Both PERSIST and GenoMed4ALL required cross-institutional data sharing infrastructure, with interoperability listed as a keyword in PERSIST.
ENTERPRISE SOLUTIONS CONSULTORIA Y APLICACIONES
Spanish IT consultancy providing federated learning, health data interoperability, and privacy-compliant infrastructure for EU biomedical research consortia.
Their core work
Enterprise Solutions Consultoria y Aplicaciones is a Spanish IT and data solutions company based in Zaragoza that specializes in health data systems for clinical research environments. Their work focuses on building interoperable, privacy-compliant data infrastructure for large-scale EU medical research projects — specifically platforms where sensitive patient or genomic data must flow between hospitals, research centers, and AI systems across multiple countries. They operate as technical service providers contracted directly by research consortia, supplying software tools, data pipelines, or integration components rather than leading the research themselves. Their projects sit at the intersection of health informatics, AI/ML (particularly federated learning), and regulatory compliance for biomedical data.
What they specialise in
PERSIST explicitly lists privacy, security and ethics as a keyword domain, reflecting work on GDPR-compliant clinical data handling.
GenoMed4ALL applies federated learning to genomic and haematological disease data, signaling a move into privacy-preserving ML architecture.
PERSIST (2020–2023) built Big Data and AI infrastructure for patient-centered survivorship care plans after cancer treatment.
GenoMed4ALL (2021–2025) targets genomics and personalized medicine for haematological diseases using multi-omics data integration.
How they've shifted over time
Their earliest H2020 engagement (PERSIST, 2020) was grounded in practical clinical data challenges: making cancer patient records interoperable across care settings, while navigating privacy and ethics constraints — a compliance-heavy, systems-integration focus. Their subsequent project (GenoMed4ALL, 2021) marks a clear technical deepening: the focus shifted to federated learning and multi-omics, placing them in more computationally advanced territory where distributed AI models are trained on genomic data without centralizing sensitive records. The trajectory is from "connecting health data systems" toward "enabling privacy-safe AI on genomic data" — a meaningful upskill in both the ML and regulatory complexity of their work.

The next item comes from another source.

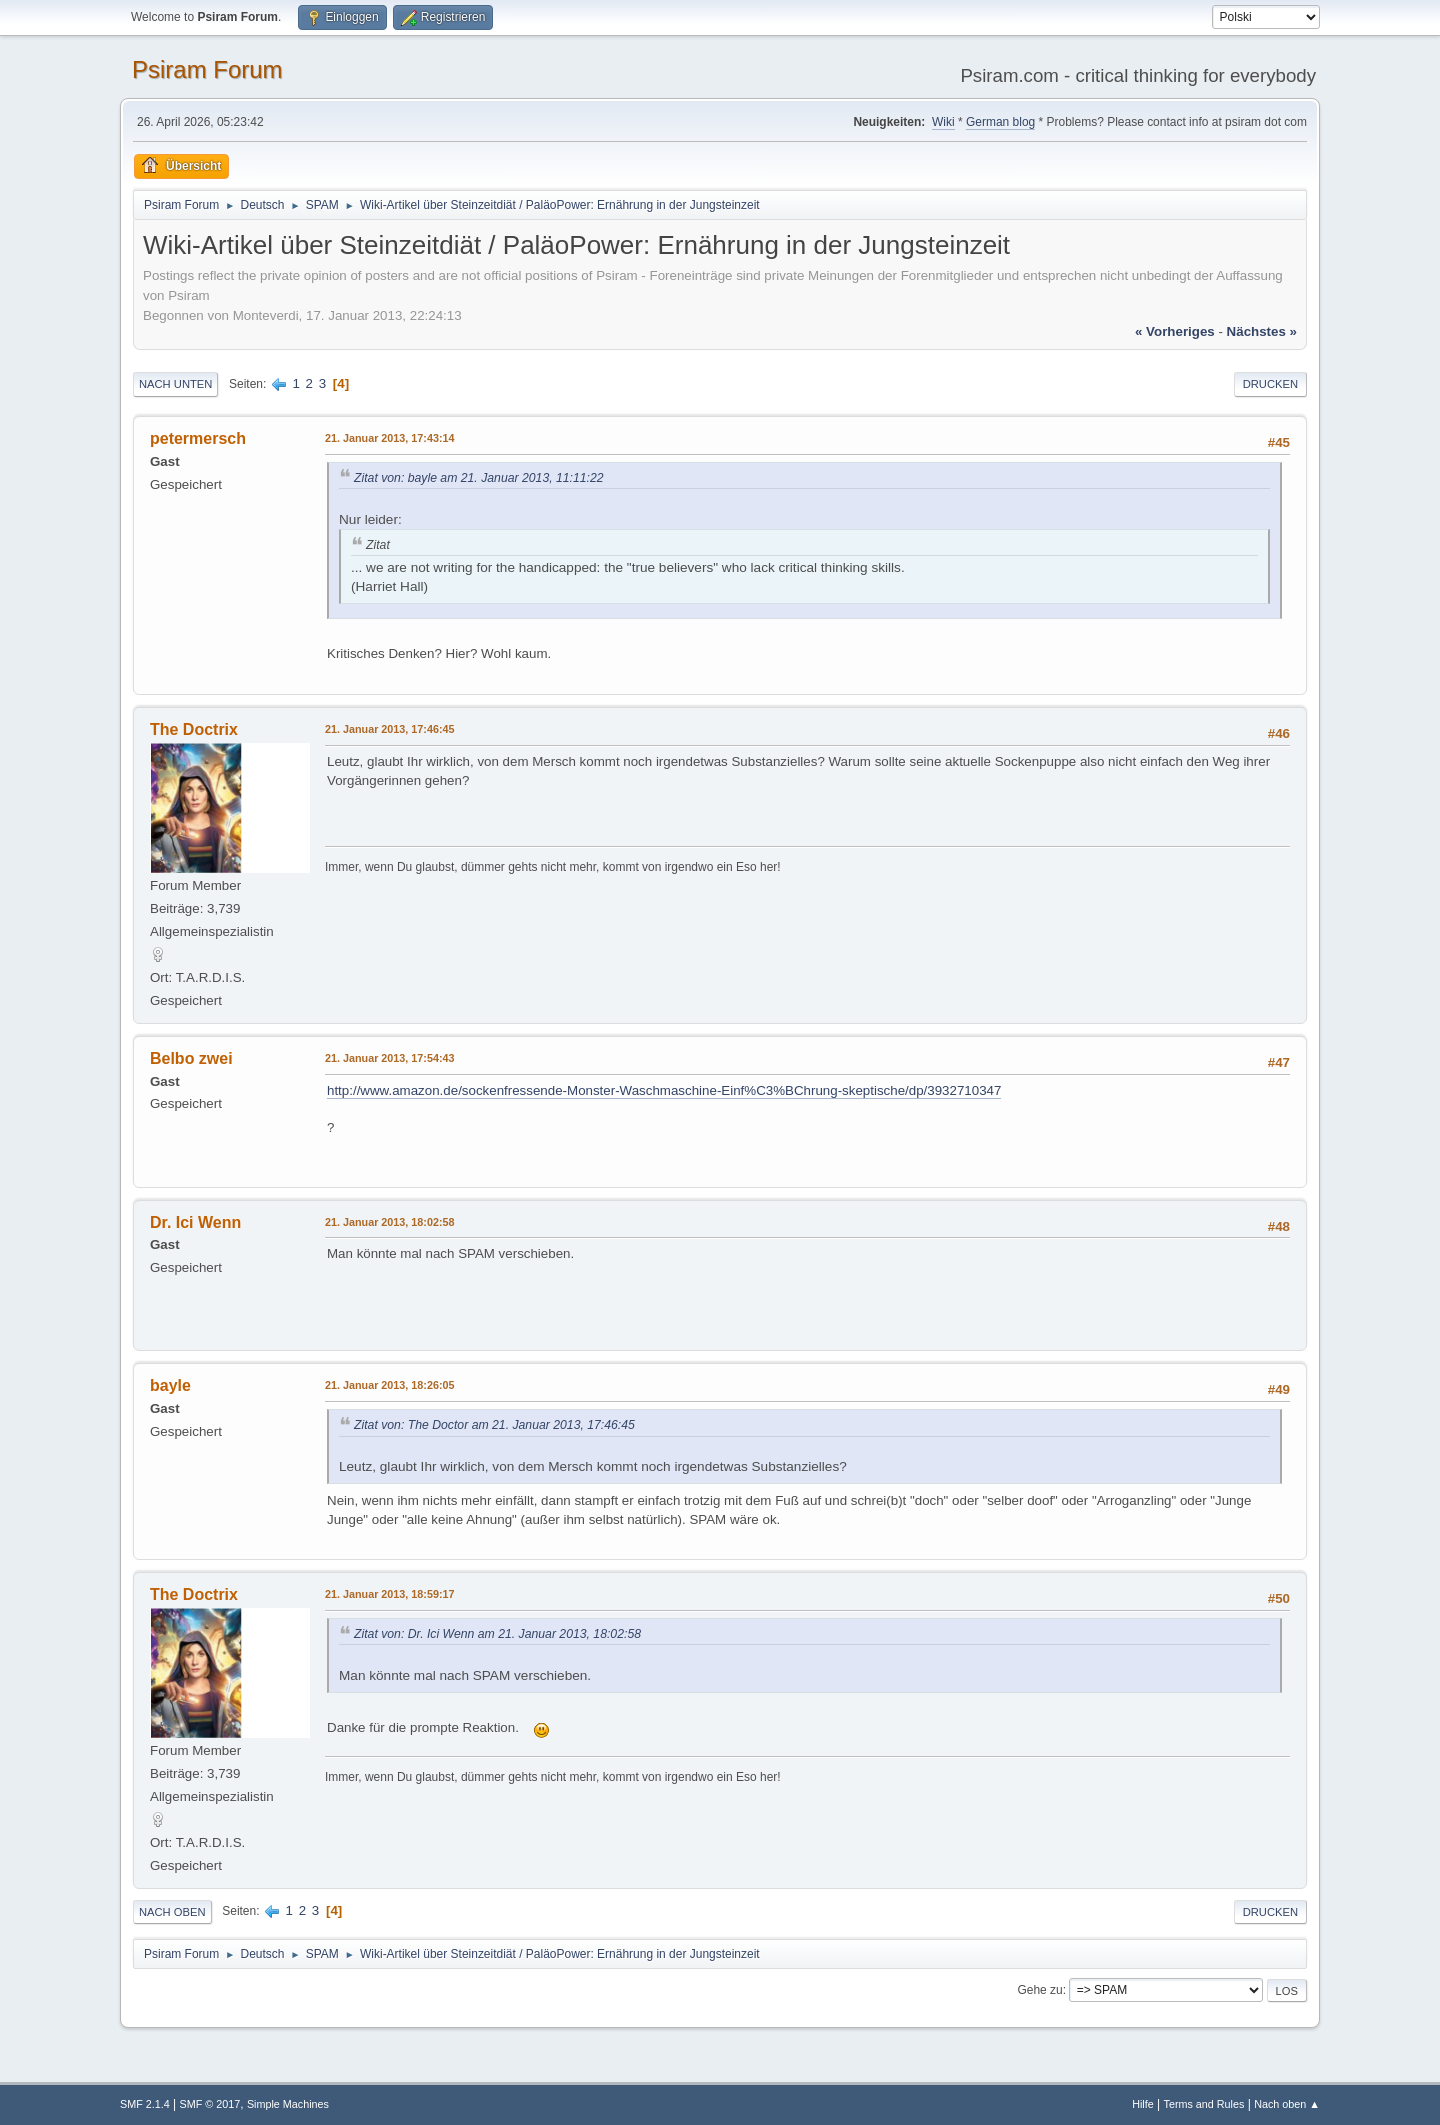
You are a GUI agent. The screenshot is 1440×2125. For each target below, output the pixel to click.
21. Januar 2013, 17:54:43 (389, 1058)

They are moving from health data integration toward federated machine learning on genomic datasets — a high-demand niche as EU precision medicine initiatives scale up under GDPR constraints.
How they like to work
This organization participates exclusively as a third party in EU projects — meaning they are contracted by consortium members to deliver specific technical services rather than holding a formal partner seat. This model is typical of specialized IT vendors who provide platforms or tools to research consortia without taking on the administrative burden of full consortium membership. Working with them likely means engaging them as a service provider or subcontractor rather than co-applicant, which can simplify onboarding but limits their institutional commitment to project governance.
Despite only two projects and no direct EC funding, they have been exposed to a network of 41 unique consortium partners across 16 countries — a broad European footprint for an organization of their size. This suggests their technical services were valued enough to be included in geographically diverse, multi-partner consortia.
What sets them apart
Enterprise Solutions stands out as a pure technical enabler in health research consortia: a private company that plugs in as a third-party specialist rather than chasing coordinator roles or EC funding directly. This positions them as a pragmatic, low-friction partner for consortia that need specific IT capabilities — health data pipelines, federated learning infrastructure, GDPR compliance tooling — without the overhead of a full research partner. For any consortium building a precision medicine or genomic data project that needs proven health informatics support from a Spanish SME-adjacent company, they fill a specific and hard-to-replace niche.
Highlights from their portfolio
- GenoMed4ALLA 2021–2025 RIA applying federated learning to genomics and AI-driven personalized medicine for haematological diseases — one of the more technically ambitious precision medicine projects in the H2020 health portfolio.
- PERSISTA 2020–2023 RIA building Big Data and AI infrastructure for cancer survivorship care plans, directly addressing post-treatment patient follow-up — a significant real-world clinical application with strong health system relevance.